[Collected data]

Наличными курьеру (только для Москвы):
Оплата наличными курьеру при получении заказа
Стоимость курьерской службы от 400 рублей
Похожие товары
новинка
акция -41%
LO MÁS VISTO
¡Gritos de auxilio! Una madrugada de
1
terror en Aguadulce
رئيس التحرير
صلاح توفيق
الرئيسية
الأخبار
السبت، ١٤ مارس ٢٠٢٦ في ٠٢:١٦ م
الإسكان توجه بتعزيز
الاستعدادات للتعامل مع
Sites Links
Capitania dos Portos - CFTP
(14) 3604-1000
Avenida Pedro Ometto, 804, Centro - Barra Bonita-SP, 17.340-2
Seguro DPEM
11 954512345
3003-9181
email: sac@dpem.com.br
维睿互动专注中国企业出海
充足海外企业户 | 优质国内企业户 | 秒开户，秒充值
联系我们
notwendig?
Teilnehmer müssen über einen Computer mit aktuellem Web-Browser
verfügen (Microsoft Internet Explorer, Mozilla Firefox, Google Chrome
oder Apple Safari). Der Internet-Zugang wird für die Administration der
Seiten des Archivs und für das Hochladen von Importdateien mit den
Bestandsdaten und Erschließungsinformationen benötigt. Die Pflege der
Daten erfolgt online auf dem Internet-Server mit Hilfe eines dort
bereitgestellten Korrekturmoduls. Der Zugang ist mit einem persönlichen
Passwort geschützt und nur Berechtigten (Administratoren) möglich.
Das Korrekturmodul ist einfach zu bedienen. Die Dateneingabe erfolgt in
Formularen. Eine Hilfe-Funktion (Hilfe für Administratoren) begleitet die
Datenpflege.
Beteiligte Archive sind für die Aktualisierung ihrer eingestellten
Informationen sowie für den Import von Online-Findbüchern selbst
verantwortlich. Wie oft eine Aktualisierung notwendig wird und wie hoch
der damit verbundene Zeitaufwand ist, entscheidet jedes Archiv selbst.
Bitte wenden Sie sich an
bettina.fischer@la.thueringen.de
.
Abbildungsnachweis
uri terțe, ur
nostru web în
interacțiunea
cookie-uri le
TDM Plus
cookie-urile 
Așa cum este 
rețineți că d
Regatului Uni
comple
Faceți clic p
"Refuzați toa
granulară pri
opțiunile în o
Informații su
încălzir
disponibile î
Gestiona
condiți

— Try it —
Across the data, find each line that has "selbst" in it and copy that line.

— Answer area —
Informationen sowie für den Import von Online-Findbüchern selbst
der damit verbundene Zeitaufwand ist, entscheidet jedes Archiv selbst.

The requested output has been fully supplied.